The prospect of using pattern-matching algorithms for detection is already part of public conversation, but mostly in the negative sense. Kuebrich makes a good case for how more sophisticated methods could help clear unsolved cases, which tend to disproportionately effect black communities. He also manages to shed some important light on the issue of untested rape kits.
Of course, the Mudaugh case is fascinating to begin with, but what Matney brings to the table is expert knowledge — both of the case itself and also of good storytelling. She busts myths, introduces new and important details, carefully constructs and deconstructs scenarios and, critically, she’s does a brilliant job of familiarizing her listeners with the local politics and hierarchies of her part of South Carolina.

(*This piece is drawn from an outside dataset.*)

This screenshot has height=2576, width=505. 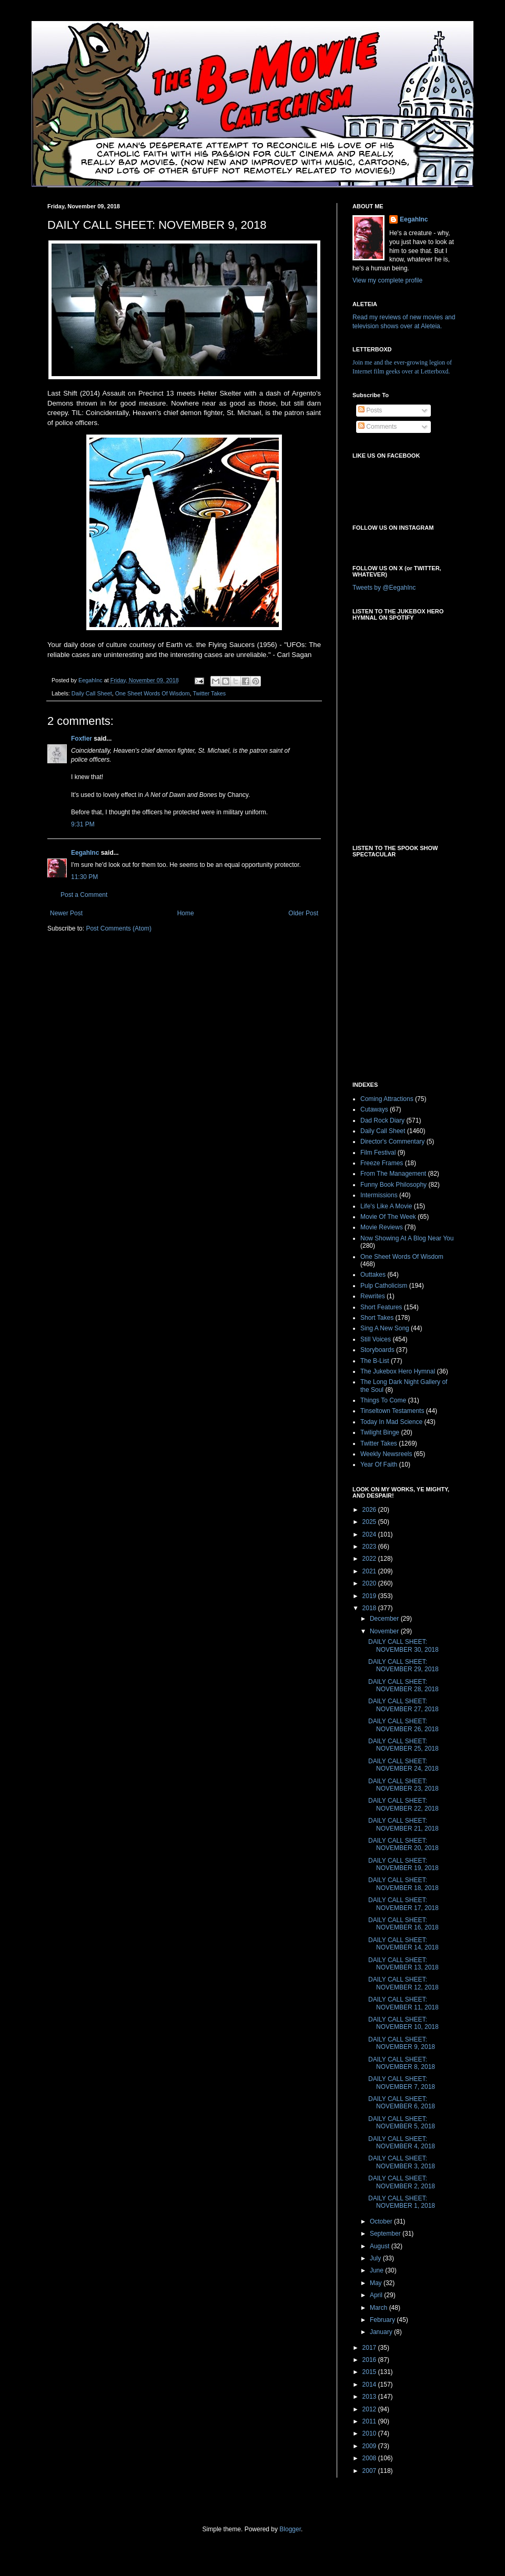 What do you see at coordinates (403, 1864) in the screenshot?
I see `DAILY CALL SHEET: NOVEMBER 19, 2018` at bounding box center [403, 1864].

It’s important to remember something that seems to be overlooked here: a listener comes to any story about a New Age leader with a very healthy skepticism. They don’t expect to emerge as a convert. We want and expect to have our assumptions pummelled but, aside from a few tales of well-executed business plans, the building up of Lenz isn’t sufficient enough to make the taking down particularly satisfying.
Have you either spent time daydreaming about Judy Garland’s ruby slippers from The Wizard of Oz? Did you wonder where they are now, who owns them, and how you might one day get to see them up close and in person? No, me either. And yet No Place Like Home does an excellent job of convincing it’s listeners that they’re the most coveted and admired artifact on earth.
If this podcast was turned into a movie, it would be a funny one; hapless bozos would abound launching get-rich-quick schemes and making ham-fisted attempts at money laundering. Yet, in reality, this is a shocking tale of mostly well-meaning idiots who get framed-up by the authorities as a dangerous criminal gang.
Co-hosts Alexis Linkletter and Bill Jenson do an excellent job of giving this story shape and texture. They help frame the stories of the women involved without snatching them and running away. The pacing is perfect and, though the podcast is comparatively short, the tale is told exhaustively and the listener is easily able to get a sense of just how prolific this madman was.
This astonishing 12-parter examines the horrific multi-decade abuse and corruption that took place at The Anneewakee Treatment Center for Emotionally Disturbed Youth in Douglasville, Georgia. It is impossible to ignore the power of such a devastating podcast — both in terms of catharsis for the many ex-pupils who testify on the record, and as a restatement of the lessons society should have learned, including the methods and motives of predators, so that such an abhorrence never occurs again.
Fake weddings, billion dollar transfers, an army of high rolling money-launderers…if you collect fun stories, then this is a veritable gold mine. At the same time, this is tempered by some shocking realities about North Korean “cyber slaves”, and the kinds of life-threatening jeopardy well co-ordinated hacks can create.
Trial podcasts are tricky. To convey some kind of absolute truth sans partiality — to reflect opposing sides of the same story absolutely equally — is an unreasonable bar, and so consequently even the best ones can sound somewhat biased. But in this case, it really is hard not to feel like we’re only being told select details about the story due to the host’s barely concealed support for the protagonist, showman attorney Frank Carson.